In both Rome and America, there were a few opportunities for a slave to become free. It was legal for an owner to give his slaves their freedom. However, this was exceedingly rare. Think about buying an appliance and then throwing it away; not many people would give a slave independence unless they had done something absolutely extraordinary. And it was always possible for an owner to promise freedom but never follow through.
Also in both civilizations, it was possible for a slave to buy their own freedom. Slaves could earn enough money to win manumission, or freedom. Keep in mind that because a slave worked for free, the chances to earn money were few and far between. It took a lot of time to squirrel away any cash at all, which could be confiscated by his master or stolen by other slaves.
One major difference between slavery in ancient Rome and in early America, however, was change.
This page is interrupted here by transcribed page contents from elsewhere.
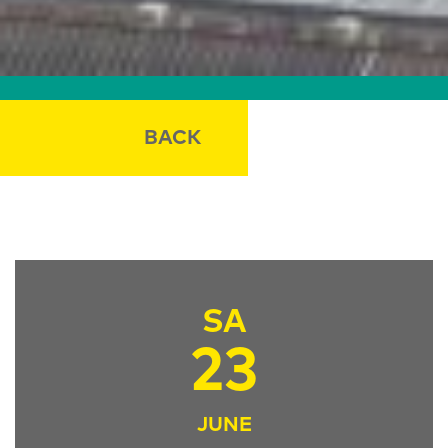
BACK
SA
23
JUNE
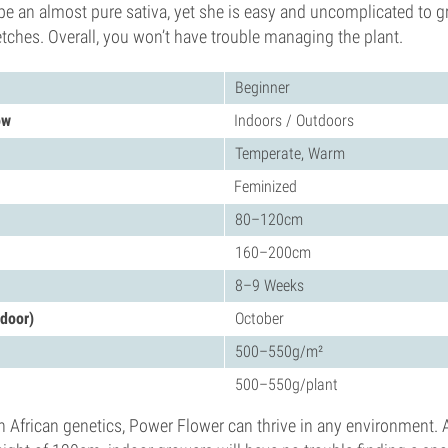
e an almost pure sativa, yet she is easy and uncomplicated to g
retches. Overall, you won’t have trouble managing the plant.
Beginner
ow
Indoors / Outdoors
Temperate, Warm
Feminized
80–120cm
160–200cm
8–9 Weeks
tdoor)
October
500–550g/m²
500–550g/plant
 African genetics, Power Flower can thrive in any environment. 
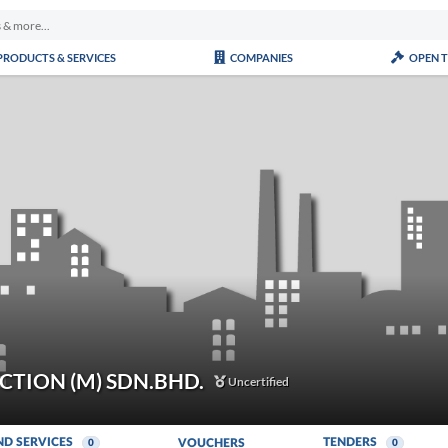
PRODUCTS & SERVICES
COMPANIES
OPEN 
TION (M) SDN.BHD.
Uncertified
ND SERVICES
TENDERS
VOUCHERS
0
0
After the conclusion of the Third Servile War, the laws pertaining to slavery in the Roman Empire changed. Changes were made and upheld by emperors including Claudian (41-54 A.D.) and Antoninus Pius (138-161 A.D.). Eventually, a slave couldn't be executed without a just cause. Laws were put in place so that slaves could make complaints against a cruel owner. Slaves were still property, but they became respected property.
Slavery was commonplace in Rome from its first days, with many persons enslaved by warfare or piracy. A form of voluntary slavery called nexum, or debt-bondage, also existed. As in all cases of slavery, slaves in ancient Rome were considered property and held no rights. The treatment of slaves varied, though cruelty was not illegal or unusual.
Jobs held by Roman slaves fell into five categories: domestic, public, urban crafts and services, agricultural, and mining. It was possible for Roman slaves to earn manumission, or freedom, though rare. Slaves could save enough money to buy their own freedom or be gifted manumission by their owners for extraordinary deeds.
As Rome matured and endured several rebellions, Roman law changed to give slaves more rights. Slavery never died out in the Roman Empire, but it would be more bearable after the first century B.C.E.